In the present Example, a diesel composition composed of 90% by weight of heptane as the diesel base material and 8.5% by weight of ethanol and 1.5% by weight of ethyl nitrate was prepared.

Next, the ignitability of the diesel composition prepared in the present Example was tested in the exactly same manner as in the above Reference Example.

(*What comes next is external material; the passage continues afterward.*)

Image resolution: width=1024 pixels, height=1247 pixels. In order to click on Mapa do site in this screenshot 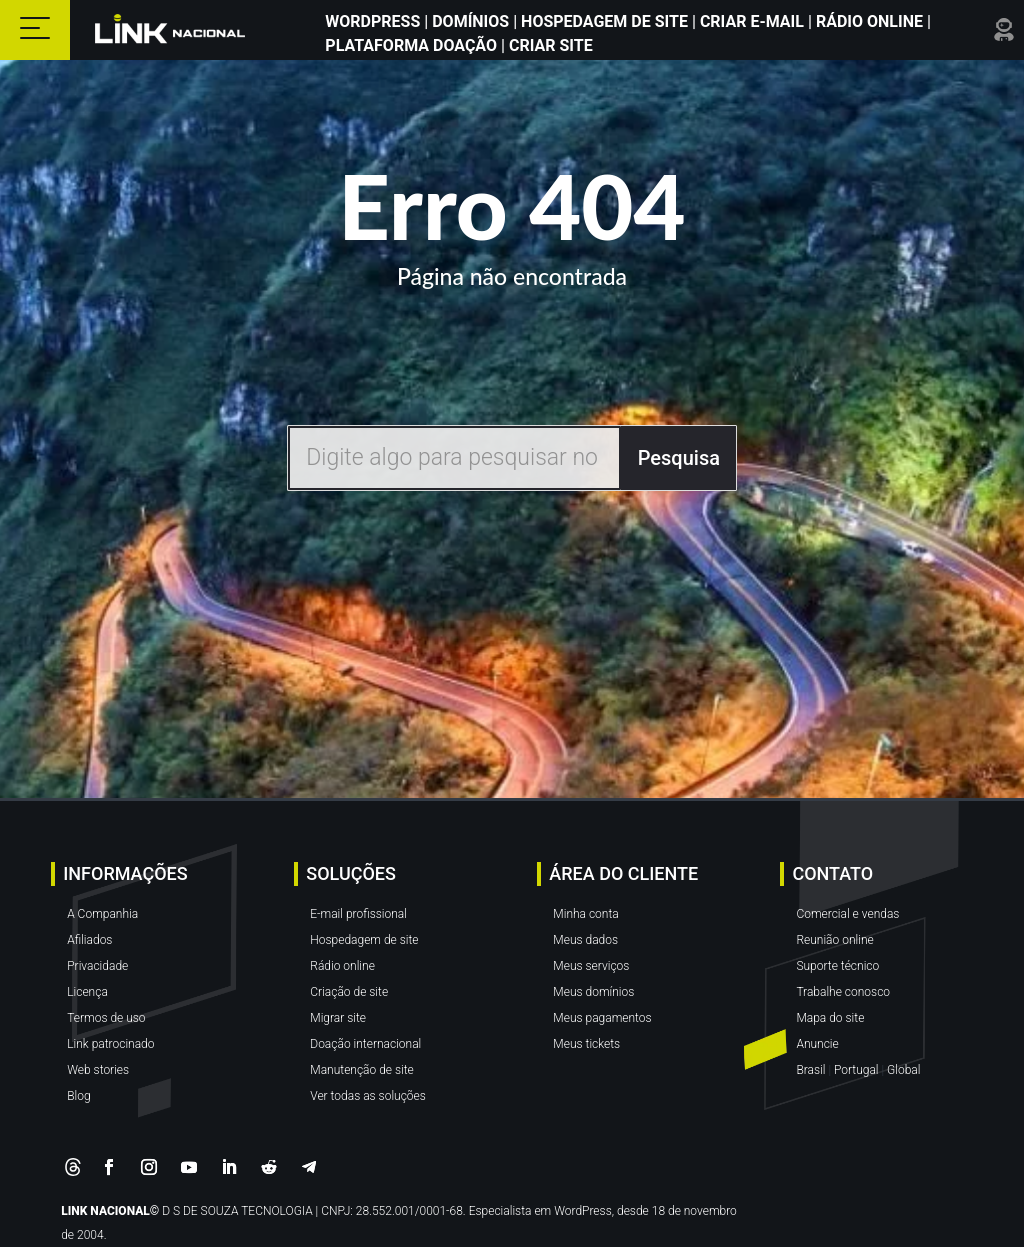 , I will do `click(830, 1018)`.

The result is shown in Table 1.

TABLE 1
EthylEthylIgnition
HeptaneEthanolnitritenitratedelay time
(wt %)(wt %)(wt %)(wt %)(ms)
Ref. ex.1005.67
Ex. 1908.51.55.14
Comp.90107.31
ex. 1
Ex. 2907.03.04.42
Ex. 38017.03.05.53
Ex. 47025.54.55.62
Ex. 5908.51.55.22

As can be clearly seen from Table 1, the diesel composition of Comparative Example 1 composed of 90% by weight of heptane and 10% by weight of ethanol is longer in ignition delay time and lower in ignitability than the diesel composition of Reference Example composed of 100% of heptane, but the diesel composition of Example 1 composed of 90% by weight of heptane, 8.5% by weight of ethanol and 1.5% by weight of ethyl nitrite is shorter in ignition delay time and better in ignitability than the diesel composition of Reference Example.

As can also be clearly seen from Table 1, the diesel compositions of Examples 2 to 4 each composed of 70 to 90% by weight of heptane, 7 to 25% by weight of ethanol and 3.0 to 4.5% by weight of ethyl nitrite and the diesel composition of Example 5 using ethyl nitrate in place of ethyl nitrite used in Example 1 are all shorter in ignition delay time and better in ignitability than the diesel composition of Reference Example.